Le charretier de la Ravissante

Couverture du livre "Le charretier de la Ravissante"
Le livre présenté par Elisabeth, Le charretier de la Ravissante de Jean-Claude Boulard aux éditions Ouest France

Sa chronique :
Quand un livre retrace une fresque de la paysannerie sarthoise de la 1ère partie du 20e siècle et que les personnages l’incarnant ne sont autres que votre grand-oncle (frère de votre grand-mère paternelle) et son fils Adolphe, cousin germain de votre propre père, la lecture en est doublement passionnante et émouvante.

Julien Auguste, bel homme d’ 1 m 90, est commis lorsqu’il part à la Guerre de 14-18. Il fait partie de ceux qui travaillent sous l’autorité des maîtres qui possèdent les fermes et les terres pour le gîte, le couvert et quelques avantages en nature. C’est comme l’indique le sous-titre du livre « Le temps des Maîtres ».

À son retour, il possède pour toute fortune ses habits et un couteau. Sa chance s’appelle Constance, héritière de la ferme de la Barre a Teillé. En l’épousant, il devient Maître Besnard, un maître qui ayant été commis peut faire autorité pour tous les travaux de la ferme.

Une grande partie du récit décrit la vie à La Barre sous la forte autorité de Julien Auguste respecté par tous : le temps des moissons, la culture du chanvre dont on fait les draps et chemises, les vergers, l’élevage des porcs, volailles et vaches dont le lait permet le barattage du meilleur beurre de la région, des chevaux, la chasse, la pêche, le braconnage. De superbes tableaux surgissent dans notre imaginaire : les meules de foin et autres paysages de champ de Van Gogh, Rosa Bonheur.
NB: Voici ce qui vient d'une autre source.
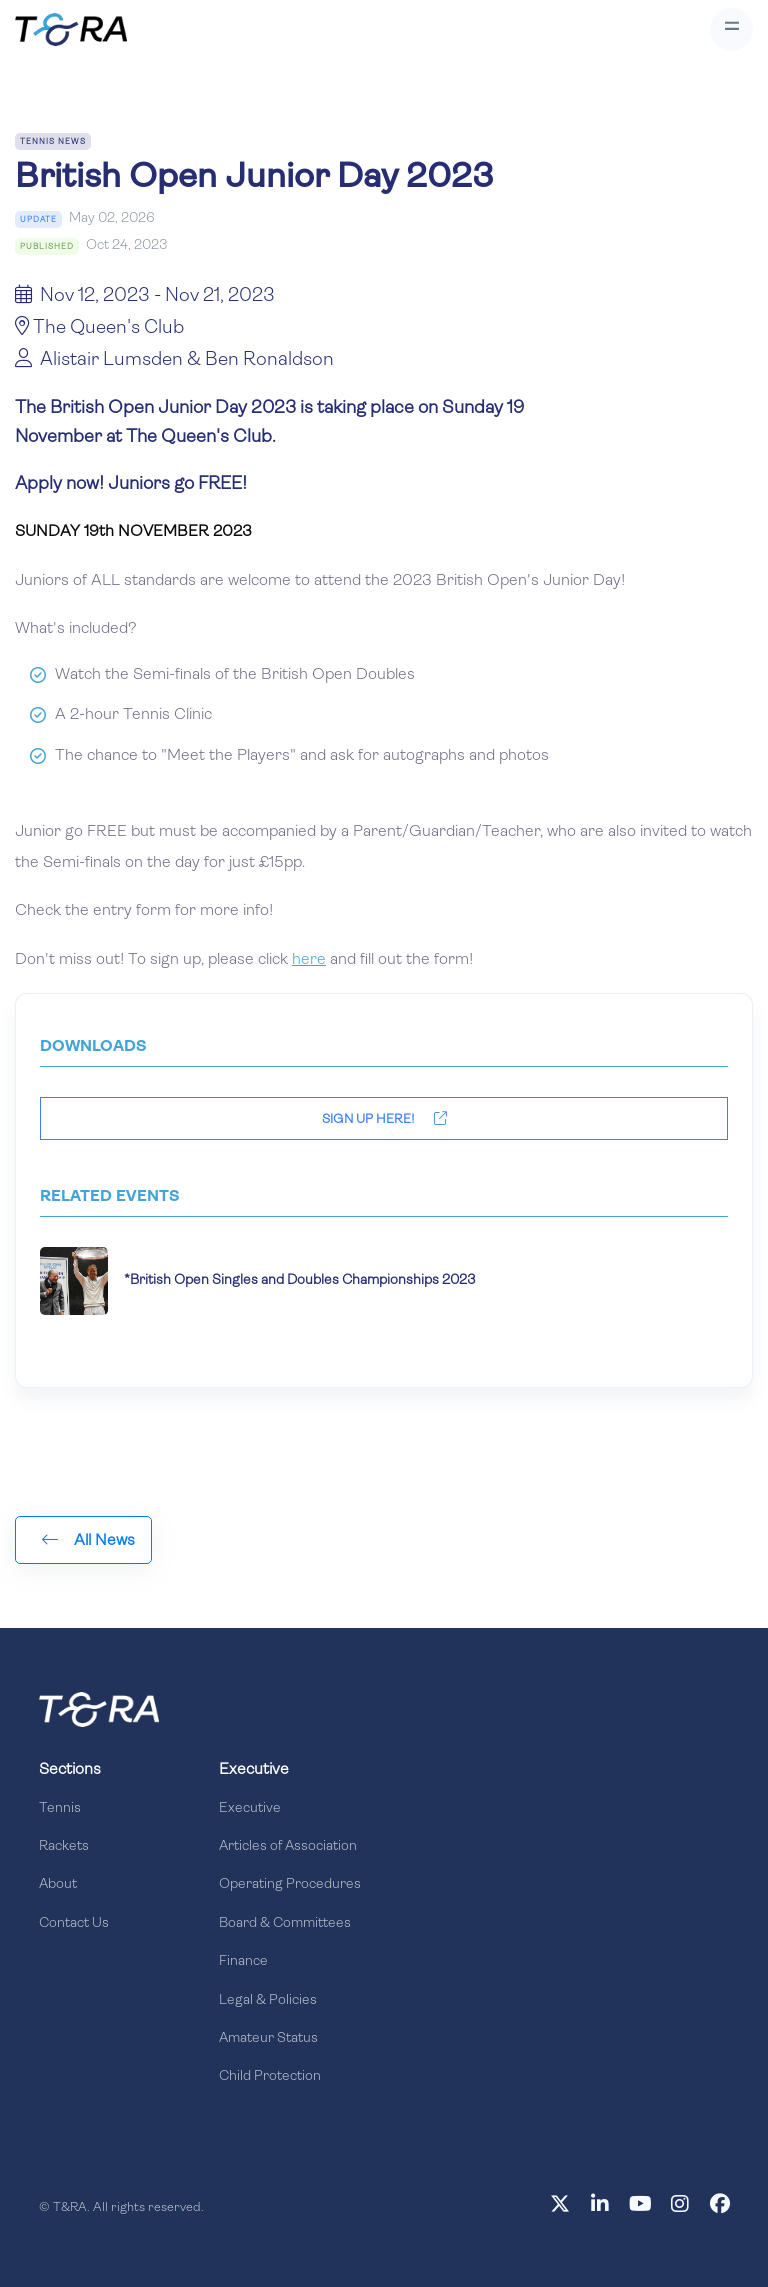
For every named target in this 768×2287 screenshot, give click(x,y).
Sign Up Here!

Sont évoqués le rythme des saisons, la vie quotidienne ponctuée par les tâches immuables : le nettoyage du linge, tâche exclusive des femmes, ce qui inspira à Julien Auguste cette phrase écrite sur un côté du lavoir : « Ici on lave le linge et on salit le Monde », la traite des vaches, les soins apportés aux chevaux, à la volaille, les travaux aux champs.

Julien Auguste comme tous les paysans accorde toute son importance au temps tout en le prenant, sans s’en inquiéter : il y a un temps pour tout et le rythme lent est rassurant, comme est rassurant le foin bien à l’abri dans la grange, les sacs de blé bien remplis, les repas copieux à La Barre (on dîne le midi et on soupe le soir) réalisés à partir des produits de la ferme : rillettes, poulets, poule, arrosé du cidre des pommiers de la Barre, le café qu’on prend avec « la goutte », autrement dit le calva fabriqué grâce au bouilleur de cru qui se déplace de ferme en ferme avec son alambic, dépassant systématiquement les quantités autorisées (16 litres). Le jeu de cache-cache avec les « rats-de-cave » arrivant avec leur fourgon gris dans la cour de la ferme est cocasse.

Cet homme philosophe est un excellent conteur, soucieux du bien être des gens qui l’entourent. Il deviendra maire de Teillé et restera jusqu’à sa mort un personnage digne, fort et noble.

Le cousin germain de Papa, Adolphe, le fils de Julien Auguste, fera le choix de la paysannerie, épousera Agnès dont il aura 6 enfants ; ayant hérité des qualités de ses parents, il y ajoutera des dons particuliers : il était celui qui pouvait faire téter les poulains, était « toucheux », avocat de ceux qui ne savaient pas se défendre. Grâce à lui, La Barre continua à prospérer, il y adjoindra l’élevage des purs sang dont l’un d’eux né à la ferme fera l’objet d’un article de Paris-Match car entièrement blanc, ce qui est une couleur qui n’existe pas chez ce type de cheval.

Ce temps où les paysans pouvaient être heureux de leur activité, respectueux de la lenteur liée aux contraintes des saisons, du temps, des sols, le temps des maîtres a disparu.

Le style de Jean-Claude Boulard, élu local, conseiller d’état et ami d’Adolphe, son objectif de mettre en valeur une culture populaire menacée par une tradition orale pouvant disparaître font de ce livre un témoignage vivant et poétique. À titre personnel, j’y ai retrouvé une partie de l’histoire de mon père et ce qu’il nous racontait de sa vie dans la campagne sarthoise.